→ **What the exercise asks**:
Locate and copy each line in the data that contains the word "Дніпро".
────────────────────────────────────────
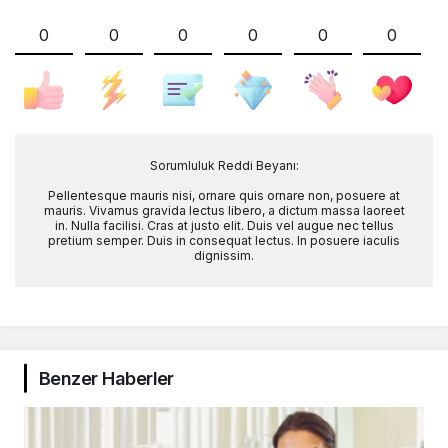
0
0
0
0
0
0
Sorumluluk Reddi Beyanı:
Pellentesque mauris nisi, ornare quis ornare non, posuere at
mauris. Vivamus gravida lectus libero, a dictum massa laoreet
in. Nulla facilisi. Cras at justo elit. Duis vel augue nec tellus
pretium semper. Duis in consequat lectus. In posuere iaculis
dignissim.
Benzer Haberler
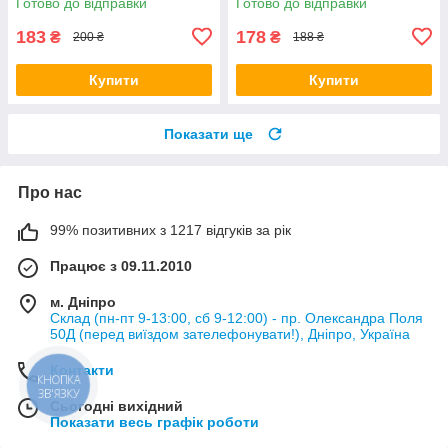
Готово до відправки
Готово до відправки
183
178
₴
₴
200 ₴
188 ₴
Купити
Купити
Показати ще
Про нас
99% позитивних з 1217 відгуків за рік
Працює з 09.11.2010
м. Дніпро
Склад (пн-пт 9-13:00, сб 9-12:00) - пр. Олександра Поля
50Д (перед виїздом зателефонувати!), Дніпро, Україна
Контакти
КНОПКА
ЗВ'ЯЗКУ
Сьогодні вихідний
Показати весь графік роботи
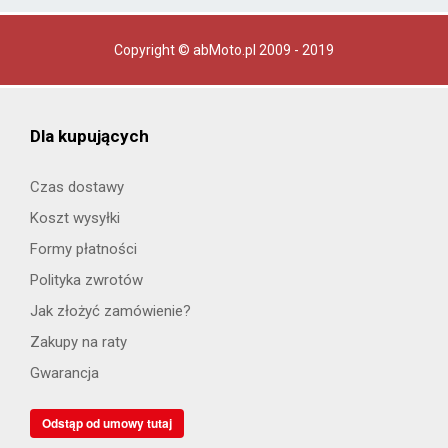
Copyright © abMoto.pl 2009 - 2019
Dla kupujących
Czas dostawy
Koszt wysyłki
Formy płatności
Polityka zwrotów
Jak złożyć zamówienie?
Zakupy na raty
Gwarancja
Odstąp od umowy tutaj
────────────────────────────────────────
→ **Task output**:
м. Дніпро
50Д (перед виїздом зателефонувати!), Дніпро, Україна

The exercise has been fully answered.